Taraftar şunu unutmamalı: Geçmişimize sahip çıkmazsak, geleceğimizi kuramayız. Trabzonspor bugün bir dönüm noktasında. Bu karar, ya kulübü uçurumdan alıp çıkaracak ya da yeni bir tartışmanın fitilini ateşleyecek. Ama biz, bu süreçte kenetlenmek zorundayız.
Çünkü Trabzonspor, en çok da zor zamanların takımıdır. Umudun bittiği yerde ayağa kalkmayı en iyi bilen kulüp, Trabzonspor’dur. Ve bugün bu ateş, yeniden yanmak zorunda!
Geçmişi Yok Sayarak Gelecek Kurulmaz
Dünya Kupası elemelerinin ilk maçında alınan galibiyet sonrası TFF Başkanı İbrahim Hacıosmanoğlu, yaptığı açıklamalarla bir kez daha gündeme geldi. Takımın karakterinden, çalışkanlığından, adamlığından övgüyle bahsederken geçmişi neredeyse yok sayması, farklı tartışmalara kapı araladı.
Oysa bu ülkenin futbol tarihinde silinmez başarılar var. Dünya üçüncülüğü apoleti, Türk sporunun gurur nişanı olarak hâlâ hafızalarda. Hem federasyon başkanlığında Haluk Ulusoy, hem de teknik direktörlükte Şenol Güneş gibi Trabzonlu isimlerin imzasını taşıyan o başarı, unutulacak değil, geleceğe örnek olacak bir mirastır.
Hacıosmanoğlu’nun Trabzonspor başkanlığı dönemini hatırlayalım. Sportif başarıdan çok, artan borçlarla ve sportmenliğe gölge düşüren olaylarla hafızalarda yer etti. Şimdi federasyon başkanlığı koltuğunda geçmişi görmezden gelerek gelecek vaat etmeye çalışmak, “siz ne yaptınız?” sorusunu gündeme getirmiyor mu?
Geçmişe saygı göstermeden, geleceğe güvenle bakılamaz.

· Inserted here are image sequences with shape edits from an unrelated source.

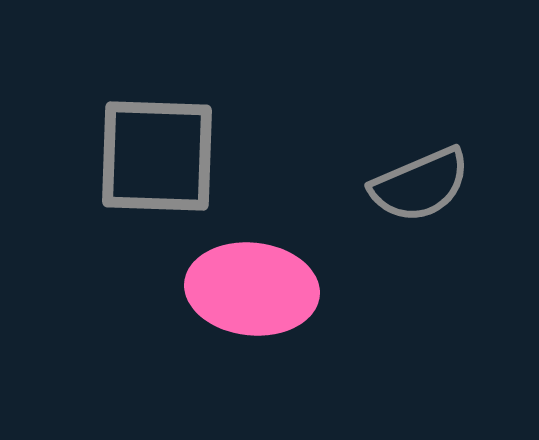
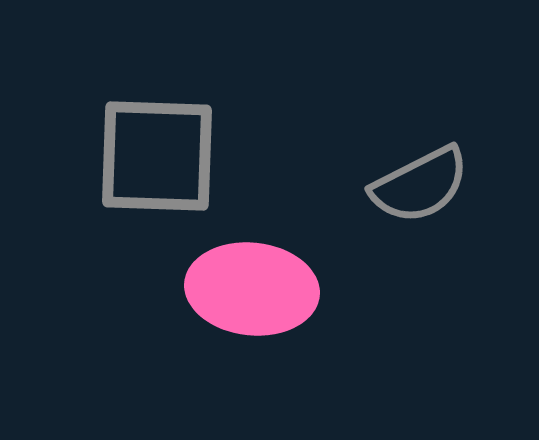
gray semicircle: rotated 4 degrees counterclockwise
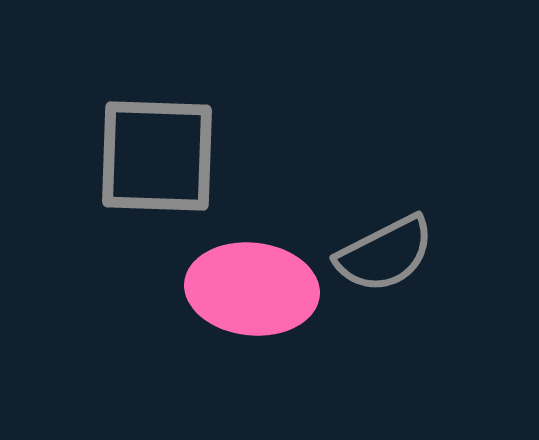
gray semicircle: moved 35 px left, 69 px down
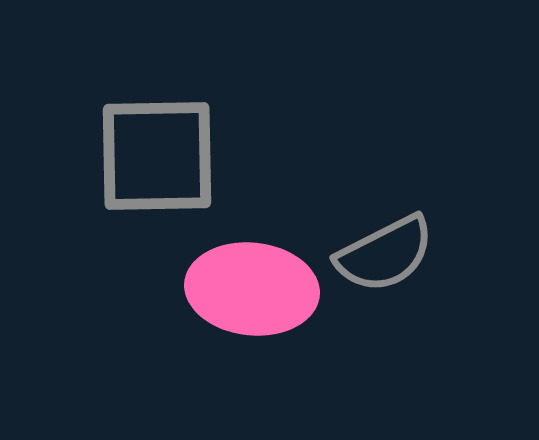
gray square: rotated 3 degrees counterclockwise
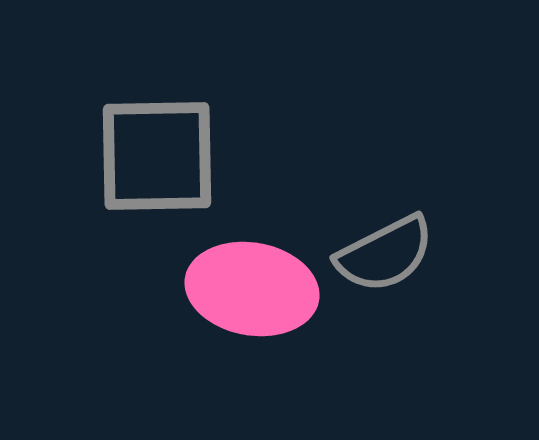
pink ellipse: rotated 4 degrees clockwise
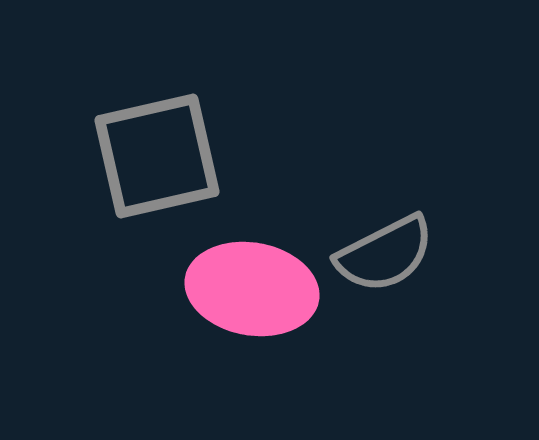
gray square: rotated 12 degrees counterclockwise
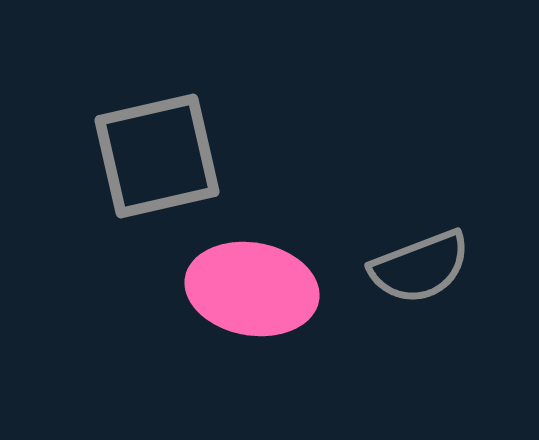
gray semicircle: moved 35 px right, 13 px down; rotated 6 degrees clockwise
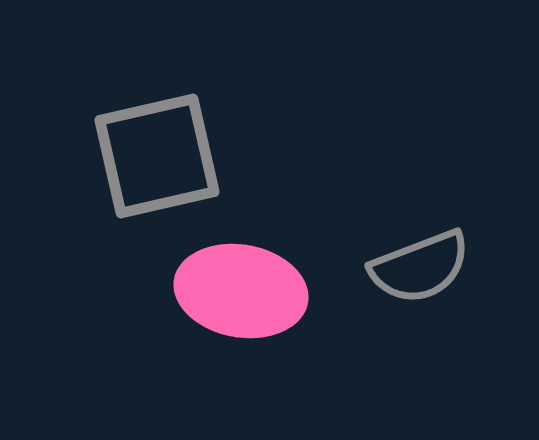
pink ellipse: moved 11 px left, 2 px down
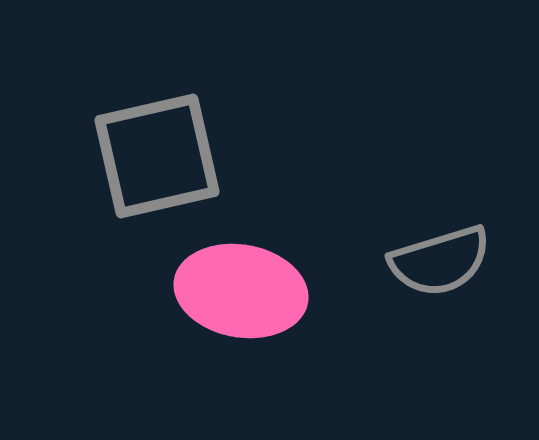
gray semicircle: moved 20 px right, 6 px up; rotated 4 degrees clockwise
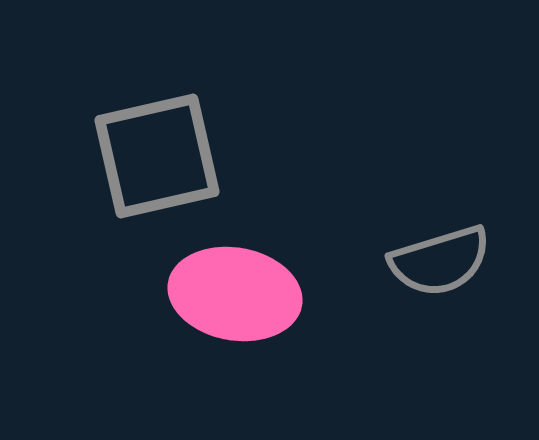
pink ellipse: moved 6 px left, 3 px down
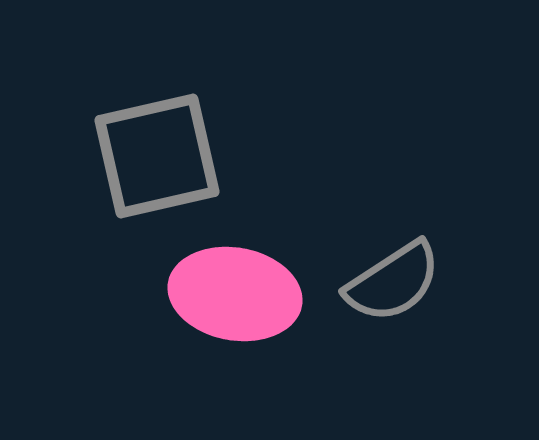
gray semicircle: moved 47 px left, 21 px down; rotated 16 degrees counterclockwise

Bugün Türk futbolunun içinde bulunduğu tablo ortada: sorunlar birikmiş, hedefler belirsiz. Tarihi yok saymak çözüm değil, tam tersine yeni sorunların kapısını aralamaktır.
Türk futboluna gerçekten katkı sağlamak isteyenler önce hafızaya, tarihe ve emeğe saygı göstermek zorundadır. Yoksa söz çok, ama elimizde kalan yine hayal kırıklığı olur.